Seminoles host American Indian Arts Celebration

By Sandra Hale Schulman
- News From Indian Country -

Hoop dancers, films, artisans from New Zealand and even alligator wrestling made for a lively weekend Indian Arts festival at the Seminole Big Cypress Reservation nestled in the Florida Everglades this last November. The spacious Ah Tah Thi Ki Museum grounds hosted the Indian Arts Festival with dozens of vendors, regional foods, music and more.

Entering the grounds there were dozens of vendors selling gorgeous Seminole patchwork skirts, shirts, jackets and dresses with capes.

The Seminole have a particular style of dress whose history is catalogued in the nearby museum. Clothing in this hot humid mosquito and gator filled terrain required people to be dressed head to toe in light fabrics but keeping arms and legs well covered.

Heavy rows of bead necklaces and feathered headdresses topped feet clad in animal skin boots and moccasins. When sewing machines were introduced by traders in the early part of the century, a dense colorful row of rickrack and stripes were added into the mix. Inside the museum are mannequins and dioramas depicting how the Seminoles lived in this remote and often inhospitable climate.

As more complicated fabrics made their way into the area the fabrics got wilder with sequins, cartoons, and even camouflage patterns. A narrated fashion show brought out elders and kids alike to parade the history and evolution of the clothing.

Alligator wrestling is a huge part of the Seminole history. These prehistoric beasts have always been a source of food and clothing, now a large part of the tourist attraction with wrestling shows and airboat tours of the Everglades to see them out in the wild. Wrestler Billy Walker demonstrated how to drag them by the tail, mount their backs and hold their jaws open to see the surprisingly white mouth and rows of fearsome teeth as the crowd oohed and aahed. He made it look easy but be warned, many a Seminole have lost their fingers to this game, including former Chief Jim Billie.

Walker finished with the gator show then picked up a machete in a nearby chickee hut to chop open some palm stalks to get at the tasty heart of palm deep inside. Cut up into small pieces, the palm makes a good hot dish boiled with garlic or cold with tomatoes. The Seminole have a pretty rich diet with deer, birds, fish, turtle, gator and many wild plants to choose from.

After the wrestling and food tasting, a major attraction came out – Nakotah LaRance, (Hopi/Tewa/Assiniboine) from OhKay Owingeh Pueblo, New Mexico, the world’s best hoop dancer. With his five hoop routine, he’s acted in movies (three films in three years including Bury My Heart at Wounded Knee), danced in a music video (“Geronimo,” by The Knocks and Fred Falke), and put in a two year stint as a featured artist with the touring company Cirque du Soleil’s Totem, where he played the part of “an Amerindian dancer who traced the evolution of species with his rings.”
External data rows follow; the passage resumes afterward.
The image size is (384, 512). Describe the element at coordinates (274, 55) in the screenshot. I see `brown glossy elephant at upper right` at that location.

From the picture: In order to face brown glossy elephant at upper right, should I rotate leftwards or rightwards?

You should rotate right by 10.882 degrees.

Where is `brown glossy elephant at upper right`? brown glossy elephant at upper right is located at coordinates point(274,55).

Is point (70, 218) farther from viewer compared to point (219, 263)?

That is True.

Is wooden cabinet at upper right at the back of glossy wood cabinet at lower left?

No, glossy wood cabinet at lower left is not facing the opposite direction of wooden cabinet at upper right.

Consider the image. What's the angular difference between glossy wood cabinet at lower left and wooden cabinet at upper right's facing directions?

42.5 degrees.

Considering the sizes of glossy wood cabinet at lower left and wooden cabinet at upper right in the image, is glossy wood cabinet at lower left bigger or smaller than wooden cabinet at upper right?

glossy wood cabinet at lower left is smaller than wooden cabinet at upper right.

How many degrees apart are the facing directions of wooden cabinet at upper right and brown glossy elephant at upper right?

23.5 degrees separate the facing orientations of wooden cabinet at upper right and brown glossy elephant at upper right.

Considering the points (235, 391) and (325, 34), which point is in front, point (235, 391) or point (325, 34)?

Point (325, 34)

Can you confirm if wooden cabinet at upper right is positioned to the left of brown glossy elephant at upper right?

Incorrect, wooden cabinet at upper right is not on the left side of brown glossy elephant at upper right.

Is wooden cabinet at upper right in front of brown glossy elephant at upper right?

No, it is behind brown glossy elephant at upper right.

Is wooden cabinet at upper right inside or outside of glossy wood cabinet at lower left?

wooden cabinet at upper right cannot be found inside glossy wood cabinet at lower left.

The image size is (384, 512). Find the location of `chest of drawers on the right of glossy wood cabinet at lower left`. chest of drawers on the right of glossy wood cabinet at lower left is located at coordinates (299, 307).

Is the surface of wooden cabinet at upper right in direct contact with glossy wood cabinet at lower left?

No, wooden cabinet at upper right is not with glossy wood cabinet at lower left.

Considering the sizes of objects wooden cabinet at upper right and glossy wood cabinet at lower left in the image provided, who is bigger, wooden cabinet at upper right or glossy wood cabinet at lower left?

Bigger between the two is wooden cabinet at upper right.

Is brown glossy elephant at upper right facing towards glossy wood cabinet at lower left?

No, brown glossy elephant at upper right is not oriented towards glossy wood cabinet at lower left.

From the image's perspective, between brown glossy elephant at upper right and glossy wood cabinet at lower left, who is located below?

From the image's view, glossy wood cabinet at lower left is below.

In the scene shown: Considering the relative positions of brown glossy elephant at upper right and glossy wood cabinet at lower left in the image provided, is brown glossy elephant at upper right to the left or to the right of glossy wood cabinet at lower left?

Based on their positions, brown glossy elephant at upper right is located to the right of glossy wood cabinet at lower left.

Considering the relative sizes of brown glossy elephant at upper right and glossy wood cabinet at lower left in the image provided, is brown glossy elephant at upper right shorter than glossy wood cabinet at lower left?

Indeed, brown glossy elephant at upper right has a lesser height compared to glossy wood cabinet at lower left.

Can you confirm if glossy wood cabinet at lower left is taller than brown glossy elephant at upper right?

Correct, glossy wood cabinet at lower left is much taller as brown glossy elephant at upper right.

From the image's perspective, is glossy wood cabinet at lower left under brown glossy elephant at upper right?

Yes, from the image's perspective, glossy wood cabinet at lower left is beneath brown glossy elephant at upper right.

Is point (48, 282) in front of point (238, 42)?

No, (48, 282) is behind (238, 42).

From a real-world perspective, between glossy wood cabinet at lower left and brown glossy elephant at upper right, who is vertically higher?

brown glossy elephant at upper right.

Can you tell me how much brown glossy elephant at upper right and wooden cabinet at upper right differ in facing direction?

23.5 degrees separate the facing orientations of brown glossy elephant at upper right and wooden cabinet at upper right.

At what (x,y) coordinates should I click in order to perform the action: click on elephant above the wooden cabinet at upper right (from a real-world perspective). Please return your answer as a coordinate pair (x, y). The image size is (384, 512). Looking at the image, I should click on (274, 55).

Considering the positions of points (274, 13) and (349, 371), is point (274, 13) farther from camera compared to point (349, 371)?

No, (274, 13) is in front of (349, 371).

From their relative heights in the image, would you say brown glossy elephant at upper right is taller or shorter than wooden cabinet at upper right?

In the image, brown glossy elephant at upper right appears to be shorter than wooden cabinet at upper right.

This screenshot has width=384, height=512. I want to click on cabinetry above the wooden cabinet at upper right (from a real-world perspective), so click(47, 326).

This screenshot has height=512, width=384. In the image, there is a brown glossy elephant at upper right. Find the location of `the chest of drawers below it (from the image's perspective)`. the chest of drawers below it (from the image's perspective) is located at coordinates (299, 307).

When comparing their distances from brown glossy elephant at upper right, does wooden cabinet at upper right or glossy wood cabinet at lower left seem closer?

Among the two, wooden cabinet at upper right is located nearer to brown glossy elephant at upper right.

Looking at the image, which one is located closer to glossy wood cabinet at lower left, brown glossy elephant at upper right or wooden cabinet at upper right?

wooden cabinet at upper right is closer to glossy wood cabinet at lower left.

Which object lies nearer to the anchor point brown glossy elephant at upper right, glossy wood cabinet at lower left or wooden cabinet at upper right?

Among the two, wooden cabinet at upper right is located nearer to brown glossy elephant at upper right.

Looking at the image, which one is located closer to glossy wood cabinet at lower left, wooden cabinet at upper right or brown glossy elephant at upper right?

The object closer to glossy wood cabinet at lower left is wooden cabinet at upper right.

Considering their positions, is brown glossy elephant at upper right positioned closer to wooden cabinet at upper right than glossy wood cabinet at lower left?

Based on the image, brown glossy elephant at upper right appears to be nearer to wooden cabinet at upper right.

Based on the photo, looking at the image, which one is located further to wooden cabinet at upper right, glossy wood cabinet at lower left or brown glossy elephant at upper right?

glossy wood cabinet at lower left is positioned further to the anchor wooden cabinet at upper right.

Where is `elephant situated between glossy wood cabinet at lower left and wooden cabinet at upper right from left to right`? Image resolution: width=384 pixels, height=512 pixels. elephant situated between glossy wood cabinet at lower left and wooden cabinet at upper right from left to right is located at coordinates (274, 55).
In his spellbinding performance, LaRance picked up each hoop and then effortlessly transformed them into a fluttering butterfly, a snapping gator, an elegant eagle, and other animal shapes. The finale turned the hoops into a globe he placed on the ground and danced around to symbolize that we are all one. Accompanied by a hand drummer, he is a top notch performer and a major attraction for the festival.

Miss Seminole and Jr. Miss Seminole

Seminole Goth

The Seminoles hosted a cultural exchange Wikuki Kingi and Tania Wolfgramm, Maori natives from New Zealand who demonstrated elaborate wood carving in the forms of clubs embedded with abalone shell and a canoe. Tania worked on a painting all week and presented the finished work, “Future intentions”, to the Seminole Tribe Culture Dept. Back in New Zealand, Wikuki created a landmark carved archway that holds symbols of the Maori history.

The Seminoles also hosted the filmmakers of “More Than A Word” a cutting documentary that analyzes various sports mascot and team names, particularly the Washington football team and their use of the derogatory term Redskins. Using interviews from both those in favor of changing the name and those against, “More Than A Word” explores this hot button topic and presents a deeper analysis of the issues surrounding the sports teams names.

The documentary also examines the history of Native American cultural appropriation and how far back this use of native names within sports organizations goes. The two filmmakers went to sporting events, protests, government offices and even to Native Comic Con to get the story on how the various sides feel about the issue. It’s a complex issue, one that works against history and prejudice.